— Given data —
::::::::
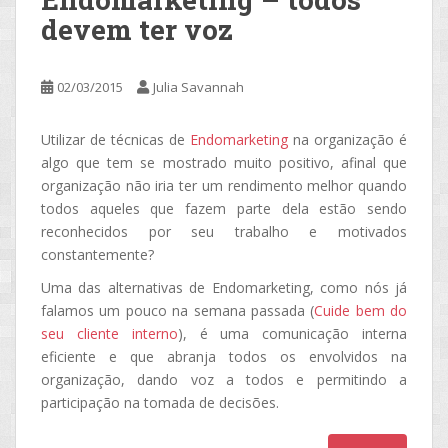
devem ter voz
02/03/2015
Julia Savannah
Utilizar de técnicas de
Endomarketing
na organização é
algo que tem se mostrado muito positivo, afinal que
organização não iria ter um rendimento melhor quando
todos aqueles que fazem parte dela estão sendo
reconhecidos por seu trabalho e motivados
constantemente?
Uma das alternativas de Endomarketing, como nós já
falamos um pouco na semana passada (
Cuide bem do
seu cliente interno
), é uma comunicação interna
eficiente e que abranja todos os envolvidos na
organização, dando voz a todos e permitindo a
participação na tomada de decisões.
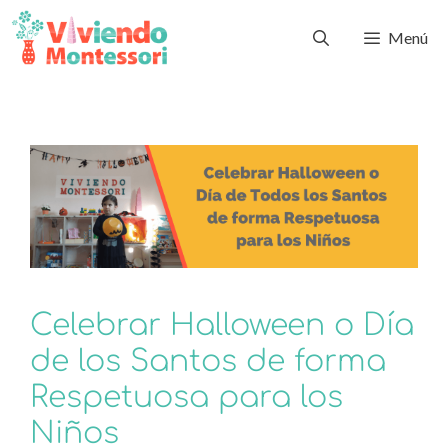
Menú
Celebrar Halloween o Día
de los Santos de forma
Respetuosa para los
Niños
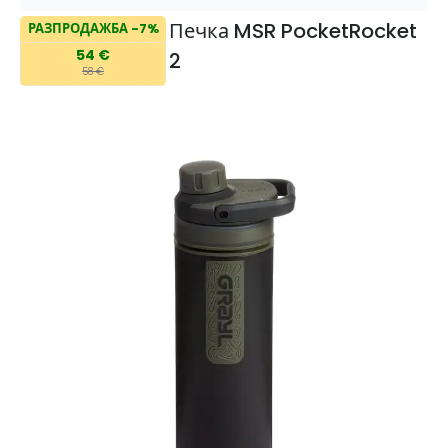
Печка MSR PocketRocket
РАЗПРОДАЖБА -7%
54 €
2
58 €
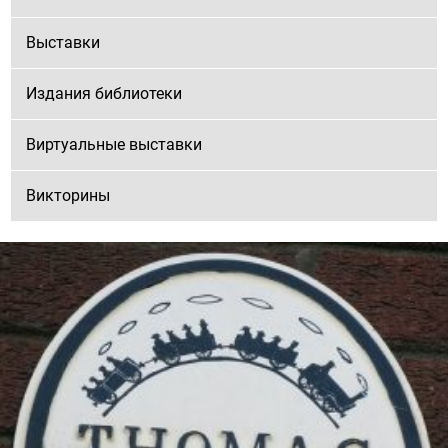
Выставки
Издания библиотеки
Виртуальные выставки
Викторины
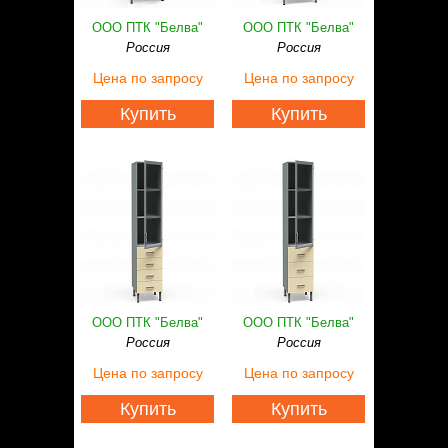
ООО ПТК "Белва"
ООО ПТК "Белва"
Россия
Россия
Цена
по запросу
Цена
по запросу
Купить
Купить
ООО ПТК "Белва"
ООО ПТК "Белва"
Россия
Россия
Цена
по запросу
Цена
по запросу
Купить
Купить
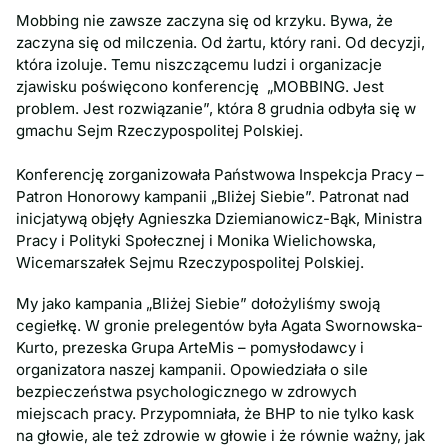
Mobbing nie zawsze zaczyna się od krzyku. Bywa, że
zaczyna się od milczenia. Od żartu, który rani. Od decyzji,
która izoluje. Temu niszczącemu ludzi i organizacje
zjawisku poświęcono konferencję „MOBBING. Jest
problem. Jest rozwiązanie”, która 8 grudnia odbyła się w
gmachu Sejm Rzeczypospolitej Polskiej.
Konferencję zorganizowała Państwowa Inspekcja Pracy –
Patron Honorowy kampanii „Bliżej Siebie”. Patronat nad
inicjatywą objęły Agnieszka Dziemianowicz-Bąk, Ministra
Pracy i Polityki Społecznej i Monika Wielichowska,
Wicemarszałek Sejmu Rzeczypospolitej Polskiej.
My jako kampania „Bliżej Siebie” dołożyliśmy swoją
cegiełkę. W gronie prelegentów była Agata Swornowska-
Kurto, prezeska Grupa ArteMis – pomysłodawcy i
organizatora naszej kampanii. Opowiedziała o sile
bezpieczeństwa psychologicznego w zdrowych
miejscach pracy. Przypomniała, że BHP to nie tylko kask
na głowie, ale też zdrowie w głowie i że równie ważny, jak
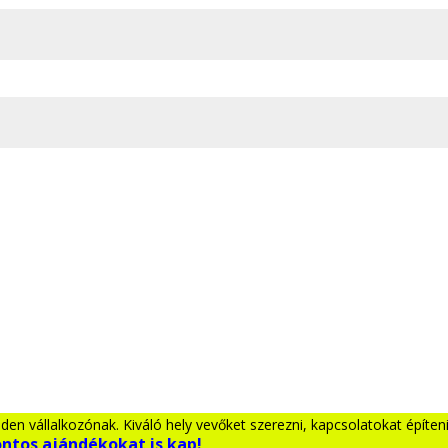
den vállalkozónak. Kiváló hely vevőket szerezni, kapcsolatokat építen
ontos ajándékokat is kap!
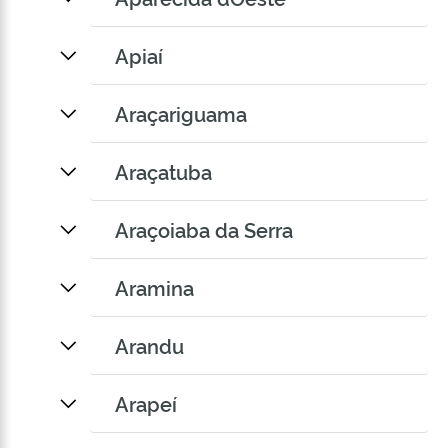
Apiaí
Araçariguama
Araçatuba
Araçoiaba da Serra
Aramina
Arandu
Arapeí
::::::::
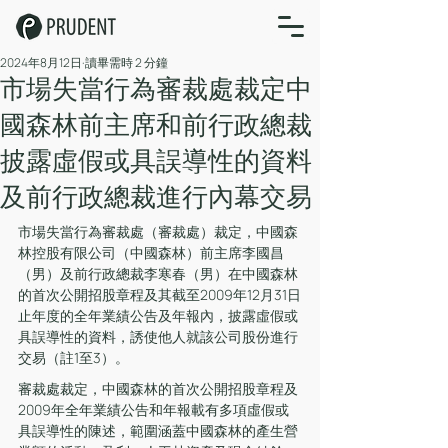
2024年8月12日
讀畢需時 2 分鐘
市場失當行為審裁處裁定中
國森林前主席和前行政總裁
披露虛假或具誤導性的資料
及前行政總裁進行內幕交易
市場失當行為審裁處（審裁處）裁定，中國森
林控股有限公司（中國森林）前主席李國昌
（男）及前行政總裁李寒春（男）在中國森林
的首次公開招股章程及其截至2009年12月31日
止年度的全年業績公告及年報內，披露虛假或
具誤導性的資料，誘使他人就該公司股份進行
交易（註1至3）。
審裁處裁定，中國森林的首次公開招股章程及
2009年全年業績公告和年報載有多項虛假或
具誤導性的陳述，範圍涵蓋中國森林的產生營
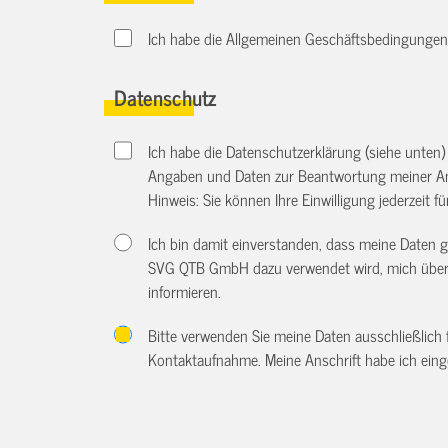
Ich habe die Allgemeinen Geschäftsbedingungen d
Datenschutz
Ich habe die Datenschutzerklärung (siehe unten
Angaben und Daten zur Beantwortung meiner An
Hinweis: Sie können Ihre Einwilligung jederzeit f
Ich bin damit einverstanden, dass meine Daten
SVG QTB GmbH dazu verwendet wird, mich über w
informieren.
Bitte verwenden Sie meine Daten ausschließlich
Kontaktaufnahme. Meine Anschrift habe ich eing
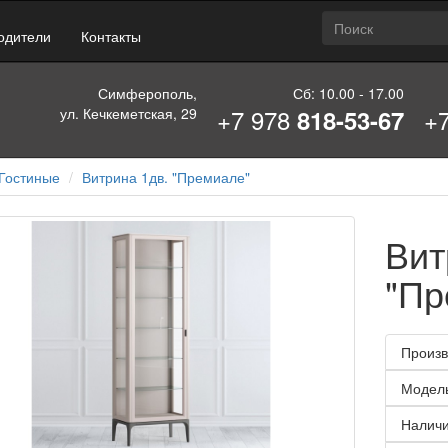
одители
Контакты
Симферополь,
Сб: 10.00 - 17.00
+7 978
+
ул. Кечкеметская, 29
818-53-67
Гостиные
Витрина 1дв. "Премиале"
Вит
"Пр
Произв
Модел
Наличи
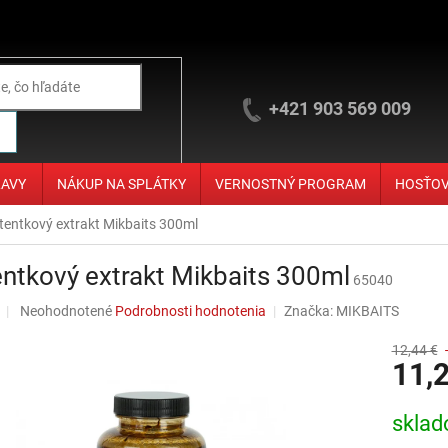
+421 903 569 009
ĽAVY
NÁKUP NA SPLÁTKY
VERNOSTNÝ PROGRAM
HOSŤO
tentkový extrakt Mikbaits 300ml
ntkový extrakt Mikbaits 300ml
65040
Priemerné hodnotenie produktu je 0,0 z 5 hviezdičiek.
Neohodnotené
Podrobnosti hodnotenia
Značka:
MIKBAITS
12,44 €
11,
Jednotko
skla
::::::::
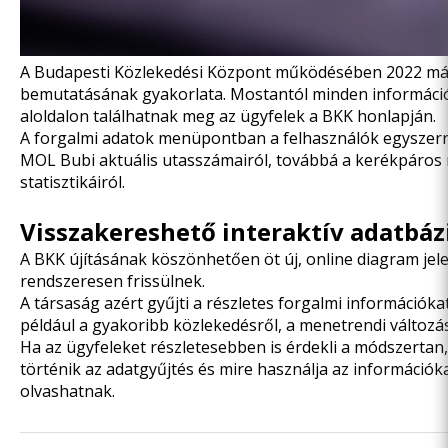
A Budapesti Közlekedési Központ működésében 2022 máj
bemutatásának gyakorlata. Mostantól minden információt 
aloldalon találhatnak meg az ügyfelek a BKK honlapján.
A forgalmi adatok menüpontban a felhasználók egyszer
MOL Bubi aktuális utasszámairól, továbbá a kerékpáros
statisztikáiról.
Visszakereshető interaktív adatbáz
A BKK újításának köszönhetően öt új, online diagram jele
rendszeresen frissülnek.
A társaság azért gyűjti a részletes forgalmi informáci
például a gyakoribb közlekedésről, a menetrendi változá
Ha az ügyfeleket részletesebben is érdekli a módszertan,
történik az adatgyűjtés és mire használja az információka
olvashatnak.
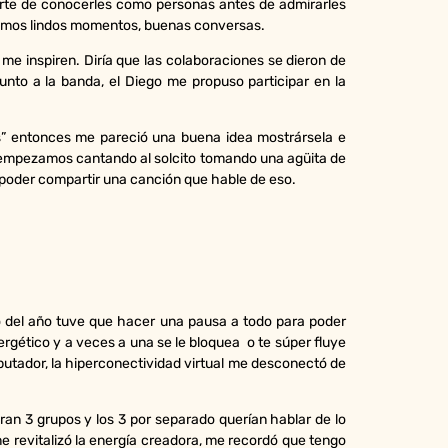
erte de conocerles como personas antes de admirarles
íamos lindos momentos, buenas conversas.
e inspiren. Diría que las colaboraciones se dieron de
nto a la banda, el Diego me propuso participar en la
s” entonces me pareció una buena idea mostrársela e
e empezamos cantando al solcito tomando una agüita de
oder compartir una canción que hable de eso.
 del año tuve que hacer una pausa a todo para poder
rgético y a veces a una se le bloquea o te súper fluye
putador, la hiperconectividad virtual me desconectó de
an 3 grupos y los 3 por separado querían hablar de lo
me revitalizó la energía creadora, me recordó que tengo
::::::::
— Task objective —
Return only the count of lines in the records that hold the word "Siebie".

— Result of this task —
2